THE PRESENCE OF KIR-LIGAND GRAFT-VERSUS-HOST MISMATCH AFFECTS OS, AND EFS IN CHILDREN AFTER ALLOGENEIC STEM CELL TRANSPLANTATION.

Lecture Time
10:52 - 10:53
Room
Poster Area
Date
20.09.2019, Friday
Session Time
10:00 - 17:00
Board Number
204
Presentation Topic
Therapy

Abstract

Background and Aims

Killer immunoglobulin-like receptors (KIR) play a role in regulation of NK-lymphocyte reactivity and affect immunological response in stem cell transplantation (SCT) recipients.

Methods

Patients were transplanted for malignant (89) or non-malignant diseases (113) from matched sibling donors (MSD, 35), matched donors (MD, 133) or partially matched donors (MMD/HAPLO, 33). The donor samples were tested for KIR genotype using KIR typing kit (Miltenyi, DE).
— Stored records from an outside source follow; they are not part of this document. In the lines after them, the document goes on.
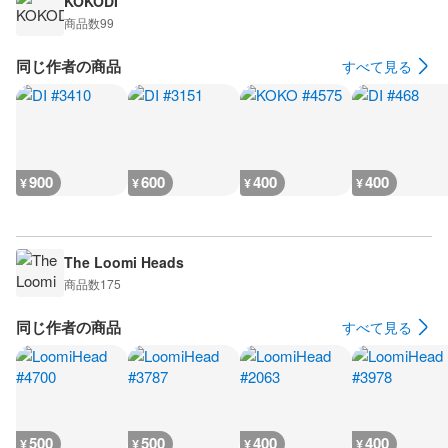
KOKODI
商品数
99
同じ作者の商品
すべて見る
900
600
400
400
¥
¥
¥
¥
The Loomi Heads
商品数
175
同じ作者の商品
すべて見る
500
500
400
400
¥
¥
¥
¥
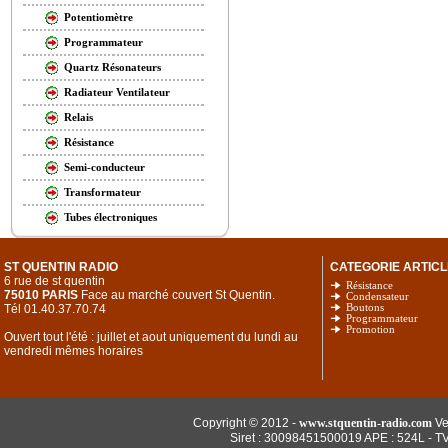
Potentiomètre
Programmateur
Quartz Résonateurs
Radiateur Ventilateur
Relais
Résistance
Semi-conducteur
Transformateur
Tubes électroniques
ST QUENTIN RADIO
CATEGORIE ARTICL
6 rue de st quentin
Résistance
75010 PARIS
Face au marché couvert St Quentin.
Condensateur
Tél 01.40.37.70.74
Boutons
Programmateur
Promotion
Ouvert tout l'été : juillet et aout uniquement du lundi au
vendredi mêmes horaires
Copyright © 2012 -
www.stquentin-radio.com
Ve
Siret : 30098451500019 APE : 524L - T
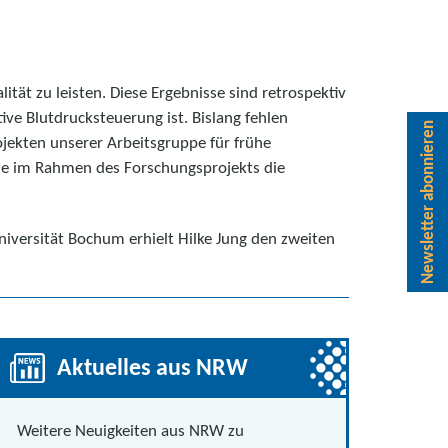
tät zu leisten. Diese Ergebnisse sind retrospektiv
ve Blutdrucksteuerung ist. Bislang fehlen
Newsletter abonnieren
jekten unserer Arbeitsgruppe für frühe
 die im Rahmen des Forschungsprojekts die
iversität Bochum erhielt Hilke Jung den zweiten
Aktuelles aus NRW
Weitere Neuigkeiten aus NRW zu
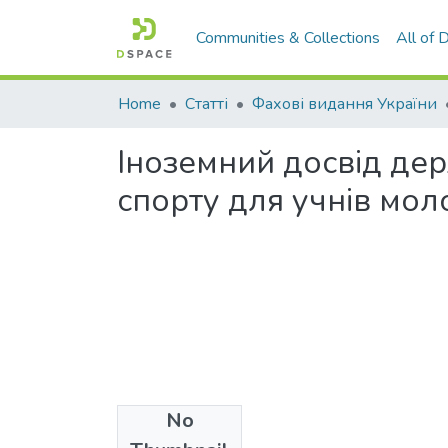
Communities & Collections
All of
Home
Статті
Фахові видання України
Іноземний досвід дер
спорту для учнів мол
No
Files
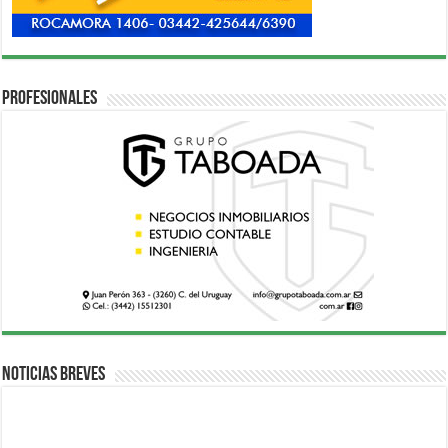
Profesionales
Noticias breves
The effects of diagnosis, degree of HLA-match, pre-transplant conditioning, and KIR-genotyping results on survival were analyzed.

Results

Neither differences in single KIR loci, nor the KIR B-content score affected patients’ OS/EFS/TRM/DFS. The graft-versus-host (GVH) KIR-ligand mismatch was observed in 13 patients and host-versus-graft (HVG) in 9 cases. The probability of OS was superior in non-malignant entities 83.96 % vs 60.5% (p=0.0004). Better donor choice (MSD vs MUD vs MMD/HAPLO) was associated with higher probability of OS (94.3% vs 80% vs 31.2%, p=0.00001) and EFS (88.6% vs 77% vs 28.8%, p=0.00001). The probability of OS was decreased in the presence of any HLA mismatch (61.02% vs 88.99%, p=0.00008), and GVH KIR mismatch (41.6% vs 81.5%, p=0.002). The multivariate analysis using the Cox regression model revealed GVH KIR mismatch as the factor relevant for OS, EFS, HVG mismatch for TRM, and in non-malignant entities degree of donor’s HLA B match was significant for OS.

Conclusions

KIR associated mechanisms affect patients outcome after SCT. In case of partially matched donors, the optimal donor choice algorithm should eliminate the presence of KIR ligand GVH mismatch.